## [Task to complete]
Your job is to retype the records exactly while dropping every picture.

++++ Data to use

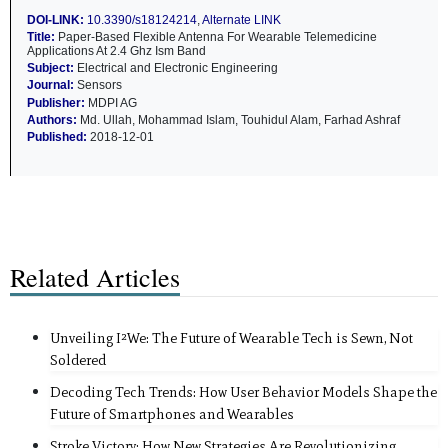
DOI-LINK:
10.3390/s18124214
,
Alternate LINK
Title:
Paper-Based Flexible Antenna For Wearable Telemedicine
Applications At 2.4 Ghz Ism Band
Subject:
Electrical and Electronic Engineering
Journal:
Sensors
Publisher:
MDPI AG
Authors:
Md. Ullah, Mohammad Islam, Touhidul Alam, Farhad Ashraf
Published:
2018-12-01
Related Articles
Unveiling I²We: The Future of Wearable Tech is Sewn, Not
Soldered
Decoding Tech Trends: How User Behavior Models Shape the
Future of Smartphones and Wearables
Stroke Victory: How New Strategies Are Revolutionizing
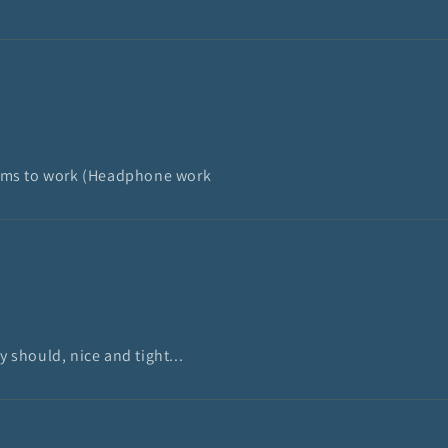
 seems to work (Headphone work
y should, nice and tight...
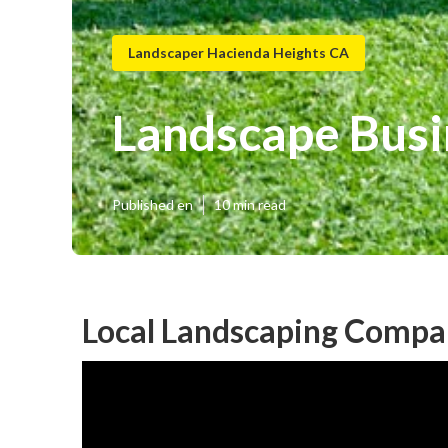
Landscaper Hacienda Heights CA
Landscape Busi
Published en
10 min read
Local Landscaping Compa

++++++++

## [Task answer]
DOI-LINK:
10.3390/s18124214
,
Alternate LINK
Title:
Paper-Based Flexible Antenna For Wearable Telemedicine
Applications At 2.4 Ghz Ism Band
Subject:
Electrical and Electronic Engineering
Journal:
Sensors
Publisher:
MDPI AG
Authors:
Md. Ullah, Mohammad Islam, Touhidul Alam, Farhad Ashraf
Published:
2018-12-01
Related Articles
Unveiling I²We: The Future of Wearable Tech is Sewn, Not
Soldered
Decoding Tech Trends: How User Behavior Models Shape the
Future of Smartphones and Wearables
Stroke Victory: How New Strategies Are Revolutionizing
 seems to work (Headphone work
y should, nice and tight...
Landscaper Hacienda Heights CA
Landscape Busi
Published en
10 min read
Local Landscaping Compa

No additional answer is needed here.